In my testing, it took four hours for it to charge completely, with a very long runtime of two hours on regular mode and 45 minutes on turbo. Coral states it can guarantee up to 90 minutes of runtime, depending on the surface. You can bump up the vacuum to turbo mode by pushing what looks like a volume button on the botvac, or by clicking the same on the remote. The remote has three other buttons--an off button, a button to tell it to return home, and a button to switch languages. There’s no directional button to direct the Coral One to or from specific areas.
As a robot vacuum, the Coral One has a powerful motor that Coral claims can produce up to 2.7 kilopascals of air pressure to suction (they claim that a typical premium botvac produces about 1.7kPa). It also sits only 2 millimeters above the floor surface, in order to utilize that full power. In normal mode, it was 75 decibels loud, and in turbo, 80 decibels--or about as loud as a running garbage disposal.
The Coral One works on a variety of surfaces, including hardwood, high-pile rugs, carpet, and tile. It left our hardwood entryway free of leaves and grit; it cleaned under the kitchen table on laminate, and our tile bathroom floor. Many robot vacuums are too small and light to be very effective on carpet, but at 8.9 pounds, the Coral One’s heft let it dig into our low-pile rugs just a little more. After I ran it, I was unable to scrape further grit and dog hair out of the piling.

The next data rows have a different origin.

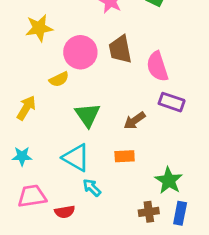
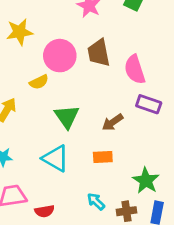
cyan arrow: (92, 188) -> (96, 201), moved

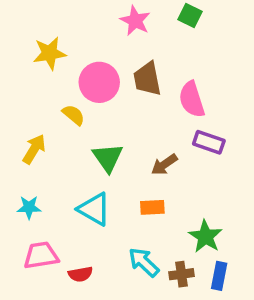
yellow semicircle: (39, 82) -> (74, 115), turned -114
cyan arrow: (96, 201) -> (144, 262), size x1.4

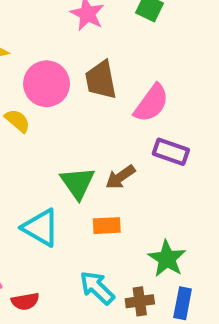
pink semicircle: (192, 99) -> (151, 103), turned -126
green triangle: (108, 158) -> (78, 183), moved

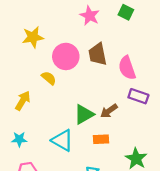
pink semicircle: (151, 103) -> (127, 68), turned 125
green triangle: (78, 183) -> (84, 114), turned 35

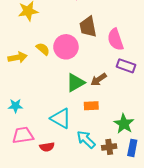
pink circle: (66, 56) -> (66, 47), moved
yellow arrow: (23, 101) -> (18, 57), moved, turned 48
cyan triangle: (62, 140) -> (61, 118), moved

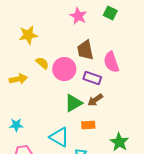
yellow semicircle: (43, 49) -> (42, 63), moved
purple rectangle: (126, 66) -> (92, 78), moved

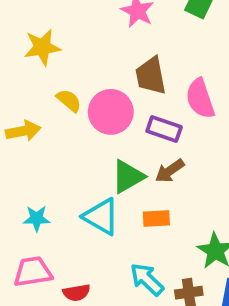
cyan star: (16, 125) -> (37, 218), moved
cyan triangle: (59, 137) -> (101, 217), moved

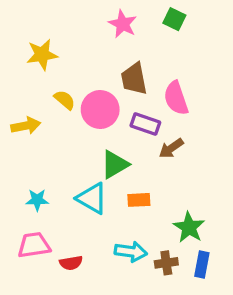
brown arrow: (170, 171) -> (171, 148), moved
cyan arrow: (147, 279) -> (131, 252), turned 144

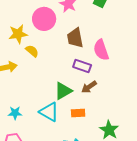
yellow star: (42, 55) -> (18, 34), moved
pink circle: (100, 109) -> (44, 19), moved
brown arrow: (171, 148) -> (89, 87), moved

Both the handheld and the robot vacuum also have HEPA filters to pick up particulates that are 0.3 microns in diameter, small enough to capture dust, pollen, and animal dander.
The Secret Cleaning History
The Coral One has gyroscopic mapping technology to let it clean your house more efficiently. Unfortunately, it's impossible for me to verify the accuracy of the map, since the robot doesn't upload it to the cloud. Each time I ran it, it took about two hours to clean 500 square feet of my house. That cleaning time didn’t get shorter over two weeks.
It navigates via infrared sensors, wall-following sensors, and drop sensors, all of which were remarkably sensitive. (They're also necessary, since the Coral One doesn’t come with any navigational aids.) I didn't notice any bumps or dings. In particular, the drop sensors were very sensitive. Sometimes the Coral One rolled over the wooden floor molding that divides our kitchen and living room, paused, and tipped one end into the air. When that happened, it breathlessly beseeched me to return it to solid ground.